Elysian Park Ventures co-founder and Managing Partner Cole Van Nice
Fortunately, the sports world is large. Elysian has investments at every level of competition, ranging from youth all the way up to professional. It's backed companies in esports, sports betting, sports science and technology. It has even had a hand in venue operations, ticketing and fan experience. Van Nice said there's no overarching investment strategy that can be distilled down to a maxim, but a core thesis behind the company is that technology will continue to radically change how people participate and interact with sports.
That thesis, Van Nice said, has been accelerated by the COVID-19 pandemic. As sports everywhere shut down for months, Elysian saw the remains of the industry lean more into the digital realm. Esports, streaming and virtual fitness platforms thrived in the lockdown world. Without live events, delivering content to consumers became a technology question more than ever. Though there were certainly difficulties for some of their partners, (how does one bet on games that are canceled?), Van Nice said COVID ultimately advanced the timelines for the industry.
"Most of our portfolio came out of COVID stronger than they were going in," he said.
Now, with COVID hopefully receding further into the past, the rest of the sports industry is beginning to recover as well. In an analysis of job postings in sub-industries around sports, Rucha Vankudre, a research manager at Emsi Burning Glass, said that growth in the industry appears to be on a sharp rebound. "Obviously in 2020 we saw a big hit across the board. As we look at 2021, growth is higher than what it was in 2019. It's not quite at the same level yet, but the rate that it's growing has increased, which seems like a good sign," he said.

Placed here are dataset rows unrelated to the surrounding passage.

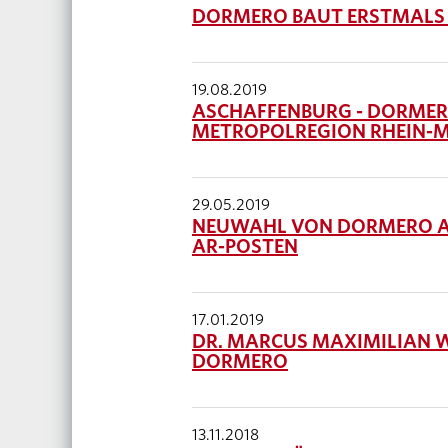
DORMERO BAUT ERSTMALS I
19.08.2019
ASCHAFFENBURG - DORMERO
METROPOLREGION RHEIN-
29.05.2019
NEUWAHL VON DORMERO A
AR-POSTEN
17.01.2019
DR. MARCUS MAXIMILIAN 
DORMERO
13.11.2018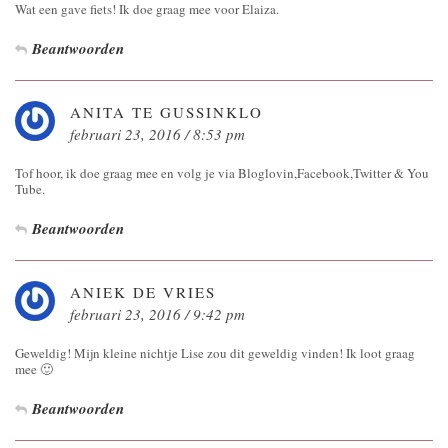
Wat een gave fiets! Ik doe graag mee voor Elaiza.
Beantwoorden
ANITA TE GUSSINKLO
februari 23, 2016 / 8:53 pm
Tof hoor, ik doe graag mee en volg je via Bloglovin,Facebook,Twitter & You
Tube.
Beantwoorden
ANIEK DE VRIES
februari 23, 2016 / 9:42 pm
Geweldig! Mijn kleine nichtje Lise zou dit geweldig vinden! Ik loot graag
mee 🙂
Beantwoorden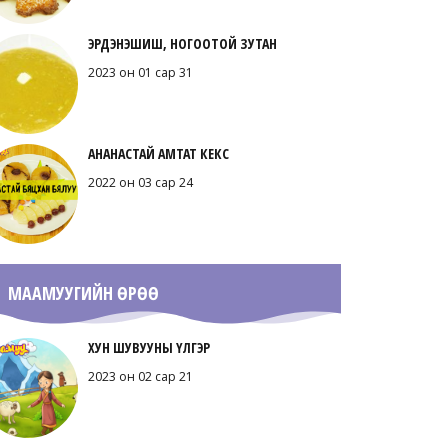
ЭРДЭНЭШИШ, НОГООТОЙ ЗУТАН
2023 он 01 сар 31
АНАНАСТАЙ АМТАТ КЕКС
2022 он 03 сар 24
МААМУУГИЙН ӨРӨӨ
ХУН ШУВУУНЫ ҮЛГЭР
2023 он 02 сар 21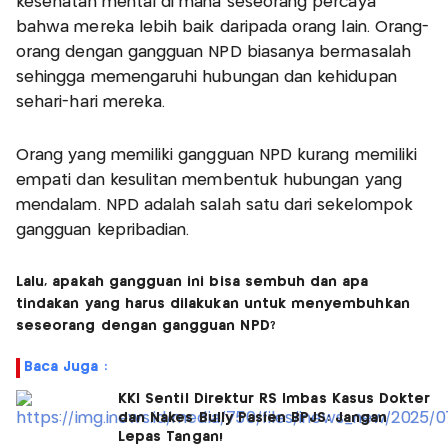
kesehatan mental di mana seseorang percaya
bahwa mereka lebih baik daripada orang lain. Orang-
orang dengan gangguan NPD biasanya bermasalah
sehingga memengaruhi hubungan dan kehidupan
sehari-hari mereka.
Orang yang memiliki gangguan NPD kurang memiliki
empati dan kesulitan membentuk hubungan yang
mendalam. NPD adalah salah satu dari sekelompok
gangguan kepribadian.
Lalu, apakah gangguan ini bisa sembuh dan apa
tindakan yang harus dilakukan untuk menyembuhkan
seseorang dengan gangguan NPD?
Baca Juga :
KKI Sentil Direktur RS Imbas Kasus Dokter
dan Nakes Bully Pasien BPJS: Jangan
Lepas Tangan!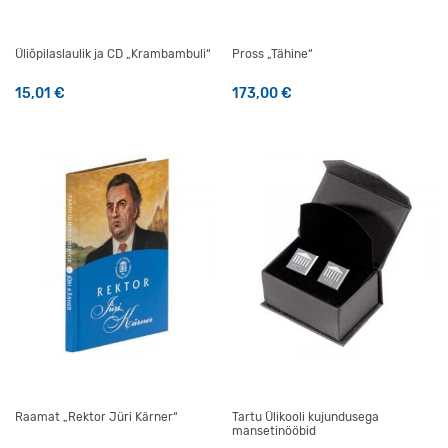
Üliõpilaslaulik ja CD „Krambambuli“
Pross „Tähine“
15,01
€
173,00
€
Raamat „Rektor Jüri Kärner“
Tartu Ülikooli kujundusega
mansetinööbid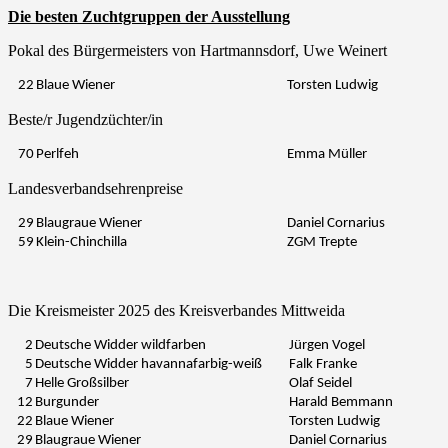
Die besten Zuchtgruppen der Ausstellung
Pokal des Bürgermeisters von Hartmannsdorf, Uwe Weinert
22
Blaue Wiener
Torsten Ludwig
Beste/r Jugendzüchter/in
70
Perlfeh
Emma Müller
Landesverbandsehrenpreise
29
Blaugraue Wiener
Daniel Cornarius
59
Klein-Chinchilla
ZGM Trepte
Die Kreismeister 2025 des Kreisverbandes Mittweida
2
Deutsche Widder wildfarben
Jürgen Vogel
5
Deutsche Widder havannafarbig-weiß
Falk Franke
7
Helle Großsilber
Olaf Seidel
12
Burgunder
Harald Bemmann
22
Blaue Wiener
Torsten Ludwig
29
Blaugraue Wiener
Daniel Cornarius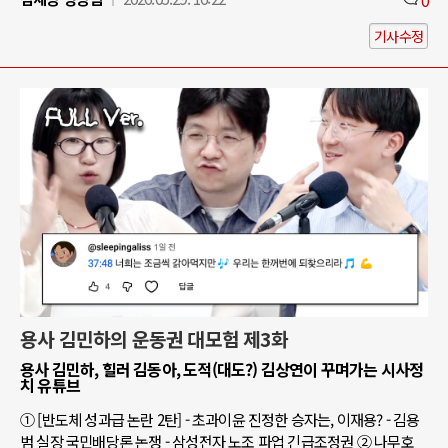
기사수정
용사 김민하의 운동권 대모험 제3화
용사 김민하, 힐러 김동아, 도적(대도?) 김상연이 꾸며가는 시사정
치 유튜브
① [반도체 성과급 논란 2탄] - 초과이윤 진정한 승자는, 이재용? - 김용
범 실장 국민배당론 논쟁 - 삼성전자 노조 파업 긴급조정권 ② 나무호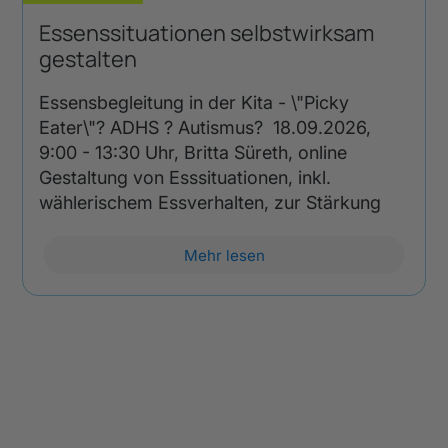
Essenssituationen selbstwirksam
gestalten
Essensbegleitung in der Kita - \"Picky
Eater\"? ADHS ? Autismus? 18.09.2026,
9:00 - 13:30 Uhr, Britta Süreth, online
Gestaltung von Esssituationen, inkl.
wählerischem Essverhalten, zur Stärkung
Mehr lesen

Elysian Park also runs a project called Global Sports Venture Studio, an incubator for ideas and startups in the sports world, with Elysian serving as a link between startups and industry giants like Major League Baseball, Dicks Sporting Goods, or Adidas. The formula has seen some considerable success too. Van Nice points to a 2015 collaboration between two AI-powered sports analytics companies, Keemotion and ShotTracker, that eventually led to a deal in which Keemotion was acquired by SportRadar earlier this spring, buoying the parent company's latest valuation north of $10 billion dollars.
"That's an opportunity where we were able to innovate early, run it through the Venture Studio Program, deploy a lot of capital against it to build it, and then ultimately see it get acquired by one of the global leaders in the space," said Van Nice.
Even though two of its teams are named after literal Disney movies, the Los Angeles metro area is still a hub for professional sports, with 11 major league teams, including two NBA, two MLB, two NHL and two NFL. And Van Nice said the venture scene is equally robust. "We've had nothing but the highest quality experiences here, both with the entrepreneurs that we've worked with, and the local VCs," he said. "Given our ownership group has a lot of ties to Los Angeles, it's a critically important market for us."
Like a kid at a lunch table reciting rushing yard stats, he rattles off a list of a half dozen or so local startups he's impressed with to illustrate his point. It's easy to tell he's a sports guy.
Editor's note: Elysian Park Ventures is an investor in dot.LA.
Correction: An earlier version of this post referred to Van Nice as Elysian Park's CEO. He is their co-founder and managing partner.